3.ヒアリング(その2)  -ヒアリングでの約束は何処へ-

平成10年代のある年

 上司は「年度初めの形式的なヒアリング」の終了後「近々同僚のA君に現場を任せるつもりだ」と、話しました。

 「A君は年も若く、現場経験も多くないので、一人では不安があります。まだ担当現場が決まっていない私がサポートに行きましょうか?」と提案したところ「A君は随分成長してきたので、一人で大丈夫、行く必要は全くない」とのお言葉。一抹の不安を感じながらも「分かりました」と言って引き下がりました

 程なく私の現場も決まり、現地調査に入った矢先、上司から「A君が行き詰って現場管理が出来なくなった。応援に行ってくれ」との連絡。

 「自分の現場が始まっているので無理です」と断わったところ、「君の現場には代わりの人間を行かすから」と言うので、「代わりは誰ですか?」聞いてみると「A君よりもさらに若く、たよりないB君」の名が出たので、「私の現場をB君に任せることは絶対できません」とA君のサポートは断わりました。その後、A君は何とか一人で立ちなおり、調査も軌道に乗ったことを仄聞しました。

翌年

 昨年度と同じ上司による「年度初めのヒアリング」で「君は今年度、事務所に在勤し、現場に行くことはない。事務の手伝い、整理調査、データ整理をせよ」との命令がありました。昨年のこともあるので何度も確認すると「そんなに僕の言っていることが信じられないのか」と怒らせてしまいました。

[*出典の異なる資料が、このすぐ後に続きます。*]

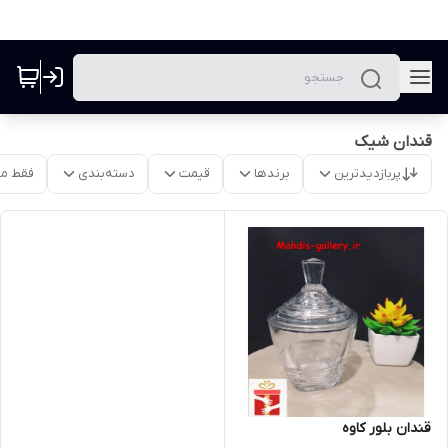
قندان شیک
پربازدیدترین
برندها
قیمت
دسته‌بندی
فقط م
قندان بلور کاوه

 翌日、事務所にはいつもよりうんと早く出勤。机を仕事のしやすいように配置し、パソコンのデータを整理、関係先に挨拶をして、内業を開始しましたが、案の定2か月後、「すぐ現場に行ってくれ」との上司からの電話。「ヒアリング時の命令」をあげて断ると「今回だけ頼む」と言います。それでも強硬に断ると、なんと重役が説得に来ました。

 私は「かたくなな人間」ですからへそを曲げてしまうと、重役であっても言うことを聞きませんが、「重役命令」に逆らってしまったわけですから当然処分が下るだろうと、首を洗って待っていたのに1か月たっても2か月たっても音沙汰がありません。

 「いったいどうなったの?」と思い手蔓を頼って調べてみると、当該現場には役所から派遣された「気難しく、口うるさい業務管理者」がいるそうで、「御機嫌を取るために調査員を加配した方がいいだろう」というアイデアを重役が考え「年長者で不手際がなさそうな小生を行かせるように」と上司に命じたのが、今回の騒動の発端だったようです。

 ところが、小生抜きの現場が始まってみると、管理者は昨年度と打って変わり、いつも上機嫌で、調査もスムーズに進捗するので、加配話はすぐに立ち消えになったそうです。

翌々年

 件の上司は栄転し、私より大分年下の上司がやってきました。年度初めのヒアリングでは「あのー、遠隔地の現場や長期の現場はお嫌いでしょうか?」と緊張しながらも丁寧な口調で質問します。

 「遠隔地でも長期でも何でもやりますよ」と言うと少し安心し「正直言って、気難しい方だと聞いていましたから」などと言うところをみると「小生は上司の言うことを聞かない厄介者」という悪評が広まっているようです。

 「昨年度や一昨年度のことは、上司の筋の通らないやり方に抵抗しただけで、年度初めに変な約束をせず、派遣命令を出していただいたなら、発掘調査だろうが、整理調査だろうが、分布調査だろうが、遠隔地だろうが、海外だろうが、天体だろうが、すぐに準備して出発します」と答えました

 上司はまだ不安そうな顔をしていましたが、その年度は、喜ばしいことに何の問題もなく、無事に終えることが出来ました。